Die russländische Verfassung gleicht daher dem Regelwerk eines Spieles, das von dem vorherbestimmten Sieger geschrieben wurde, um eben dieses immer wieder zu gewinnen. Der Staatspräsident als paternalistischer Herrscher sichert sich eine Kompetenzfülle, die Entscheidungen gegen ihn unmöglich, nahezu unkontrollierte Autorität für sich selbst in der Lenkung der Regierungsgeschäfte aber zur nahezu ausnahmslosen Regel machen. Die verantwortliche Mitwirkung des Parlaments am politischen Entscheidungsprozess ist verfassungsrechtlich beschnitten, die politischen Mehrheitsverhältnisse im Parlament weitgehend bedeutungslos und der Wahlakt des Bürgers damit weitgehend entwertet.
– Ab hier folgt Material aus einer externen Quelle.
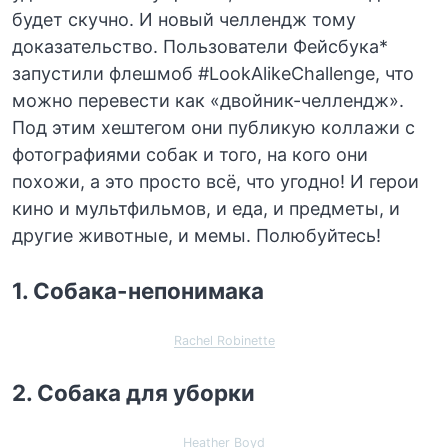
будет скучно. И новый челлендж тому
доказательство. Пользователи Фейсбука*
запустили флешмоб #LookAlikeChallenge, что
можно перевести как «двойник-челлендж».
Под этим хештегом они публикую коллажи с
фотографиями собак и того, на кого они
похожи, а это просто всё, что угодно! И герои
кино и мультфильмов, и еда, и предметы, и
другие животные, и мемы. Полюбуйтесь!
1. Собака-непонимака
Rachel Robinette
2. Собака для уборки
Heather Boyd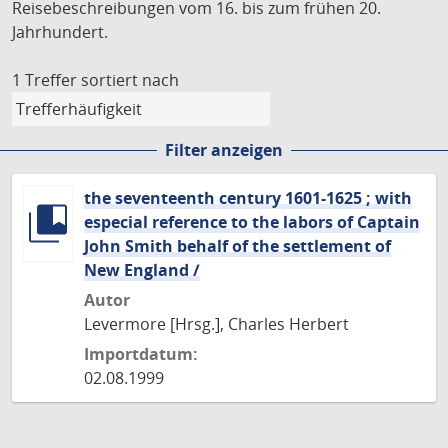
Reisebeschreibungen vom 16. bis zum frühen 20.
Jahrhundert.
1 Treffer
sortiert nach
Filter anzeigen
the seventeenth century 1601-1625 ; with
especial reference to the labors of Captain
John Smith behalf of the settlement of
New England /
Autor
Levermore [Hrsg.], Charles Herbert
Importdatum:
02.08.1999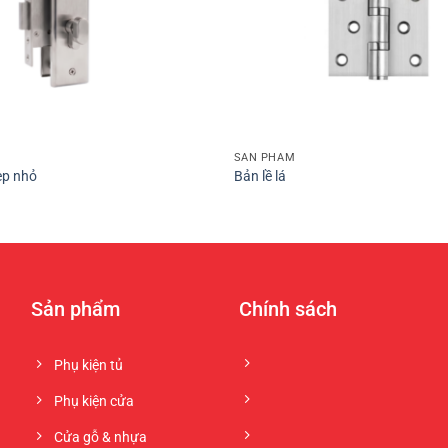
+
SẢN PHẨM
ẹp nhỏ
Bản lề lá
Sản phẩm
Chính sách
Phụ kiện tủ
Phụ kiện cửa
Cửa gỗ & nhựa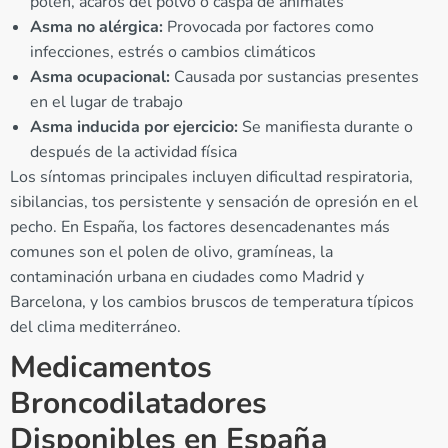
polen, ácaros del polvo o caspa de animales
Asma no alérgica:
Provocada por factores como
infecciones, estrés o cambios climáticos
Asma ocupacional:
Causada por sustancias presentes
en el lugar de trabajo
Asma inducida por ejercicio:
Se manifiesta durante o
después de la actividad física
Los síntomas principales incluyen dificultad respiratoria,
sibilancias, tos persistente y sensación de opresión en el
pecho. En España, los factores desencadenantes más
comunes son el polen de olivo, gramíneas, la
contaminación urbana en ciudades como Madrid y
Barcelona, y los cambios bruscos de temperatura típicos
del clima mediterráneo.
Medicamentos
Broncodilatadores
Disponibles en España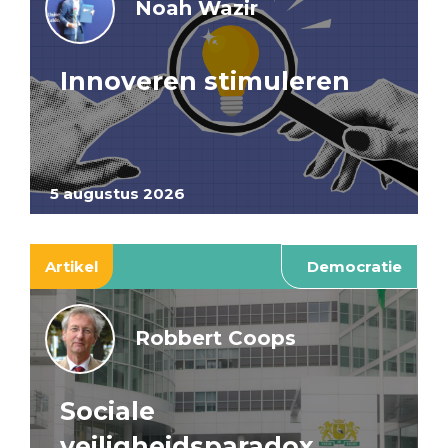
Noah Wazir
Innoveren stimuleren
5 augustus 2026
Artikel
Democratie
Robbert Coops
Sociale
veiligheidsparadox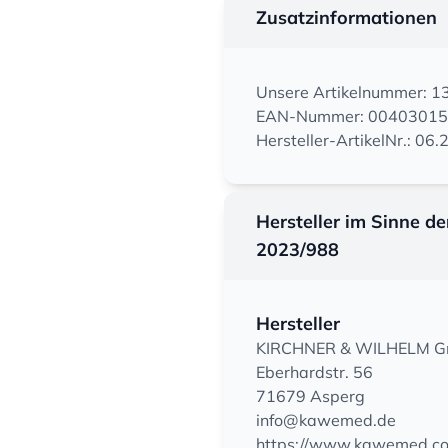
Zusatzinformationen
Unsere Artikelnummer: 
EAN-Nummer: 0040301
Hersteller-ArtikelNr.: 06
Hersteller im Sinne d
2023/988
Hersteller
KIRCHNER & WILHELM Gmb
Eberhardstr. 56
71679 Asperg
info@kawemed.de
https://www.kawemed.c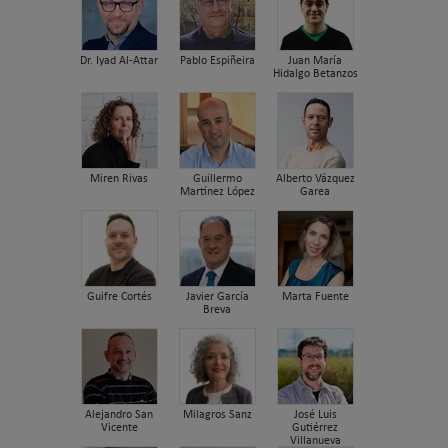
Dr. Iyad Al-Attar
Pablo Espiñeira
Juan María
Hidalgo Betanzos
Miren Rivas
Guillermo
Alberto Vázquez
Martínez López
Garea
Guifre Cortés
Javier García
Marta Fuente
Breva
Alejandro San
Milagros Sanz
José Luis
Vicente
Gutiérrez
Villanueva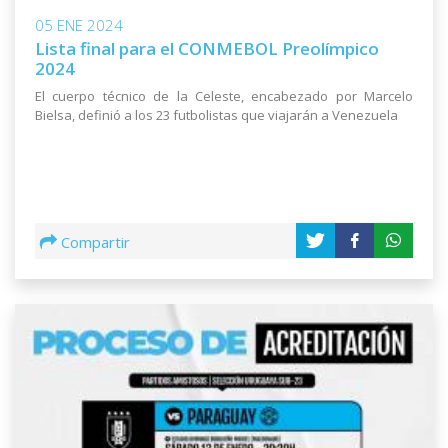
05 ENE 2024
Lista final para el CONMEBOL Preolímpico
2024
El cuerpo técnico de la Celeste, encabezado por Marcelo
Bielsa, definió a los 23 futbolistas que viajarán a Venezuela
Compartir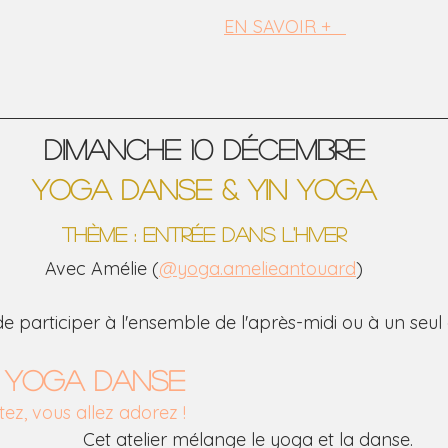
EN SAVOIR +   
dimanche 10 décembre
Yoga Danse & Yin Yoga
thème : entrée dans l'hiver
Avec Amélie (
@
yoga.amelieantouard
)
 de participer à l'ensemble de l'après-midi ou à un seul a
0 YOGA DANSE
ez, vous allez adorez !
Cet atelier mélange le yoga et la danse.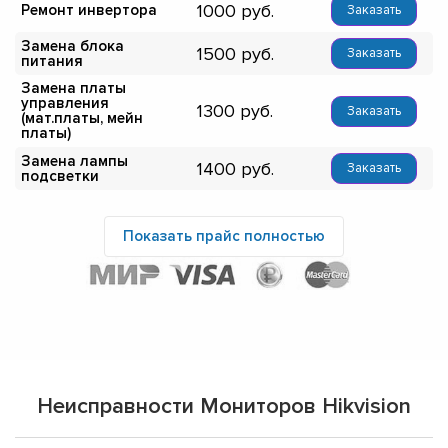
1000
Ремонт инвертора
Заказать
Замена блока
1500
Заказать
питания
Замена платы
управления
1300
Заказать
(мат.платы, мейн
платы)
Замена лампы
1400
Заказать
подсветки
Показать прайс полностью
Неисправности Мониторов Hikvision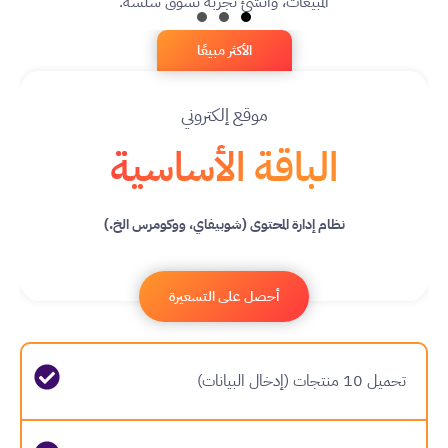
المبيعات، وأنشئ تجربة تسوق سلسة.
الأكثر مبيعًا
موقع إلكتروني
الباقة الأساسية
نظام إدارة المحتوى (شوبيفاي، ووكومرس الخ.)
أحصل على التسعيرة
تحميل 10 منتجات (إدخال البيانات)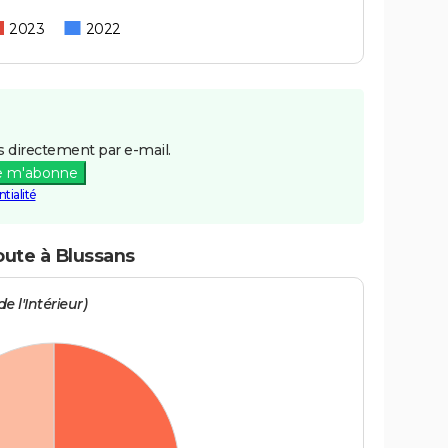
2023
2022
 directement par e-mail.
e m'abonne
tialité
oute à Blussans
e l'Intérieur)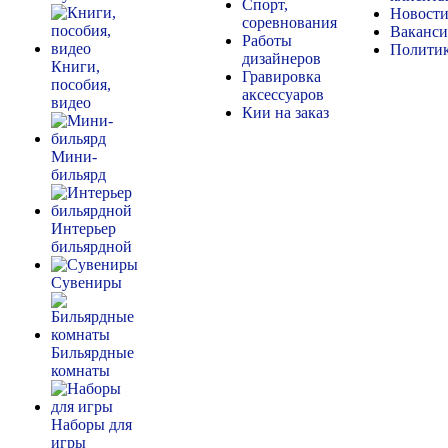
Спорт,
Новост
соревнования
Ваканс
Работы
Полити
дизайнеров
Книги,
Гравировка
пособия,
аксессуаров
видео
Кии на заказ
Мини-
бильярд
Интерьер
бильярдной
Сувениры
Бильярдные
комнаты
Наборы для
игры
Politik ist in Russland in der Mehrheit der Politikfelder ohne und gegen das Parlament möglich.

Obwohl die Verfassung den Interessen der präsidialen Exekutive entsprechend verfasst worden war, wurde die Verfassung als Rechtsrahmen nicht konsequent akzeptiert: Die Verfassungsnormen haben durch die Exekutive in den vergangenen Jahren mehrfache Beugungen erfahren; Verfassungsnormen schienen interpretier- und gestaltbar angesichts vitaler Interessen der exekutiven Staatsgewalt. Die genannten Beugungen des Verfassungsrechtes wurden begleitet von der realen Furcht, dass die präsidiale Exekutive die eigene Verfassung offen brechen und zu einer autoritären Herrschaft übergehen würde. Politik wurde zu einem Spiel, in dem sich alle Spieler aus Furcht vor dem Jähzorn des Spielleiters, dessen Willen zu fügen bereit waren - aus Angst, dieser könnte das Spiel einfach beiseite schieben und alleine ein anderes beginnen. Die Angst vor den Konsequenzen einer verfassungswidrigen Regelung von Konflikten hat daher alle relevanten politischen Akteure, auch die linksorientierten Abgeordneten der Staatsduma, zu deeskalierenden, bisweilen informellen, Aushandlungsverfahren bewogen. Das hat Russland eine relativ stabile innere Entwicklung ermöglicht, der Preis dafür aber war der Verlust an demokratischer Kontrolle, Öffentlichkeit und Verantwortlichkeit.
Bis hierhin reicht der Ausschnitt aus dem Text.